Once every line in the data that follows has been checked for the word "PÊCHE", give only the number of lines that hold it.

*** Data extracts Section Begins ***

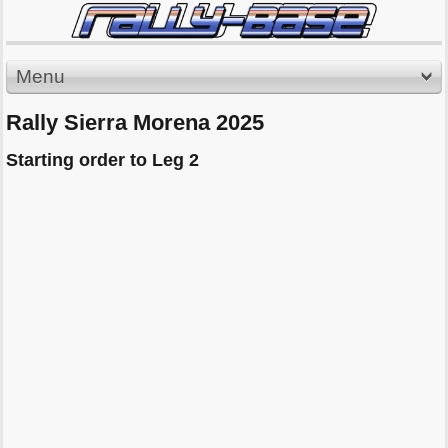
Menu
Rally Sierra Morena 2025
Starting order to Leg 2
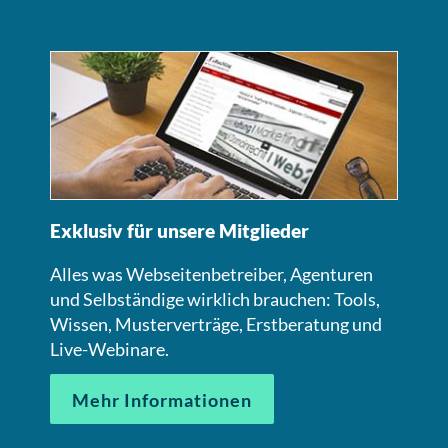
Exklusiv für unsere Mitglieder
Alles was Webseitenbetreiber, Agenturen
und Selbständige wirklich brauchen: Tools,
Wissen, Musterverträge, Erstberatung und
Live-Webinare.
Mehr Informationen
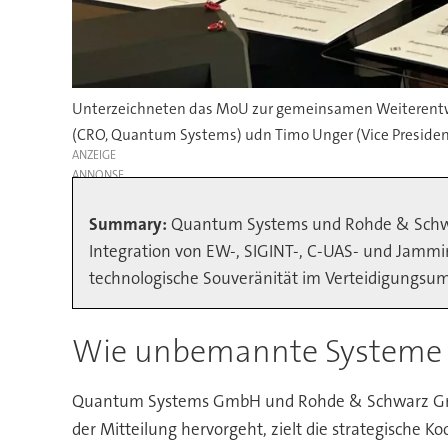
Unterzeichneten das MoU zur gemeinsamen Weiterentwick
(CRO, Quantum Systems) udn Timo Unger (Vice Preside
ANZEIGE
Summary:
Quantum Systems und Rohde & Schwarz
Integration von EW-, SIGINT-, C-UAS- und Jammi
technologische Souveränität im Verteidigungsum
Wie unbemannte Systeme n
Quantum Systems GmbH und Rohde & Schwarz GmbH
der Mitteilung hervorgeht, zielt die strategische 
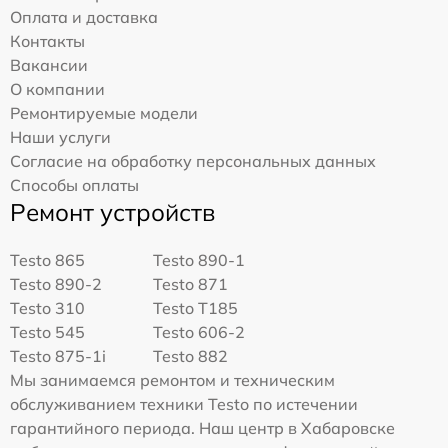
Оплата и доставка
Контакты
Вакансии
О компании
Ремонтируемые модели
Наши услуги
Согласие на обработку персональных данных
Способы оплаты
Ремонт устройств
Testo 865
Testo 890-1
Testo 890-2
Testo 871
Testo 310
Testo T185
Testo 545
Testo 606-2
Testo 875-1i
Testo 882
Мы занимаемся ремонтом и техническим
обслуживанием техники Testo по истечении
гарантийного периода. Наш центр в Хабаровске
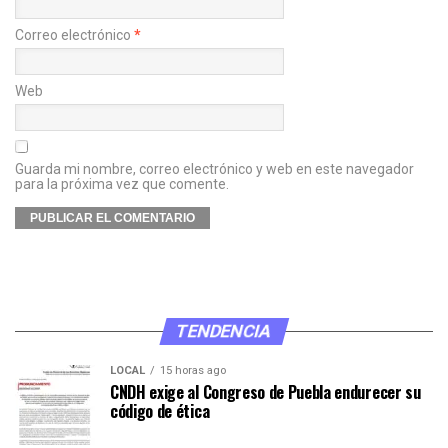
Correo electrónico
*
Web
Guarda mi nombre, correo electrónico y web en este navegador
para la próxima vez que comente.
TENDENCIA
LOCAL
15 horas ago
CNDH exige al Congreso de Puebla endurecer su
código de ética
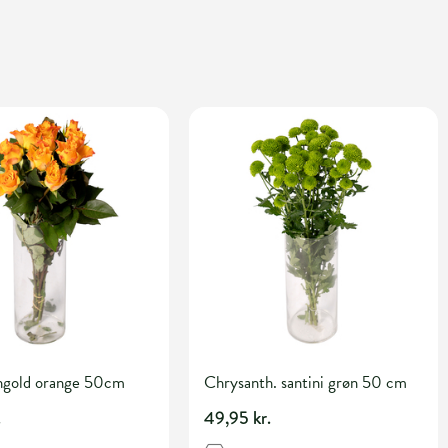
shgold orange 50cm
Chrysanth. santini grøn 50 cm
.
49,95 kr.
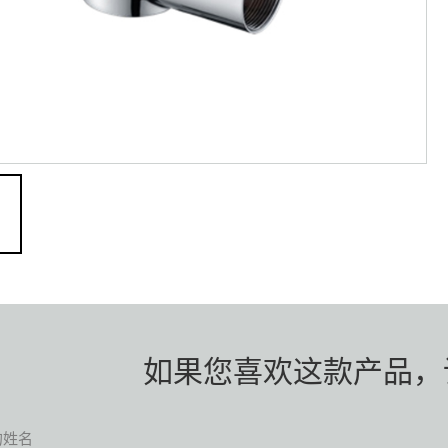
如果您喜欢这款产品，
的姓名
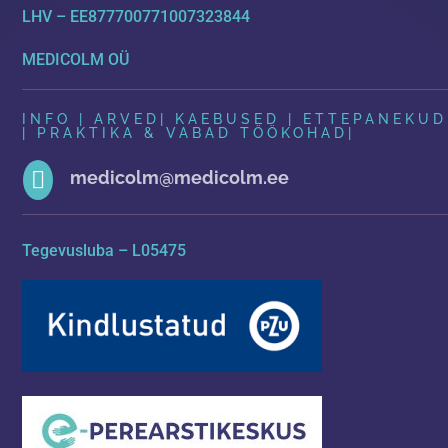
LHV – EE877700771007323844
MEDICOLM OÜ
INFO | ARVED
|
KAEBUSED | ETTEPANEKUD
| PRAKTIKA & VABAD TÖÖKOHAD
|

medicolm@medicolm.ee
Tegevusluba – L05475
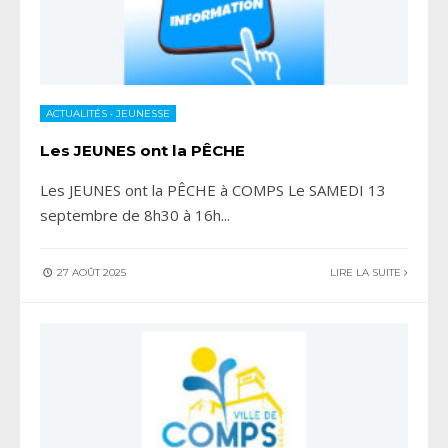
ACTUALITÉS
•
JEUNESSE
Les JEUNES ont la PÊCHE
Les JEUNES ont la PÊCHE à COMPS Le SAMEDI 13
septembre de 8h30 à 16h
...
27 AOÛT 2025
LIRE LA SUITE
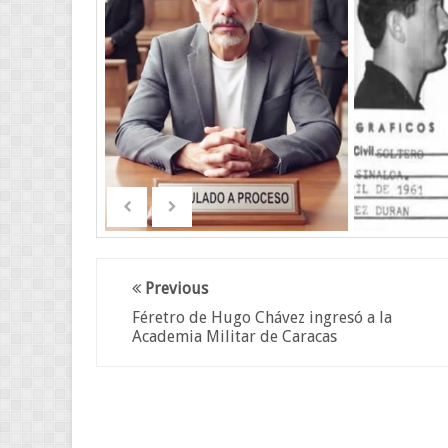
Previous
Féretro de Hugo Chávez ingresó a la
Academia Militar de Caracas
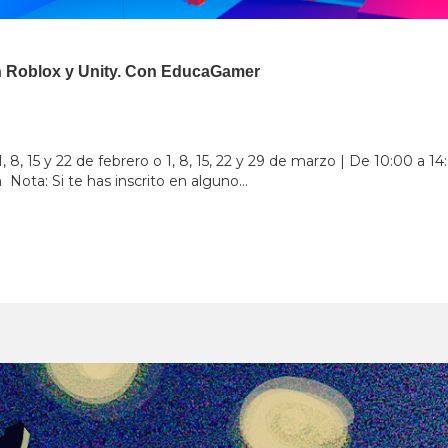
 Roblox y Unity. Con EducaGamer
1, 8, 15 y 22 de febrero o 1, 8, 15, 22 y 29 de marzo | De 10:00 a 1
m
Nota: Si te has inscrito en alguno...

*** Data extracts Section Ends ***

Task answer → 2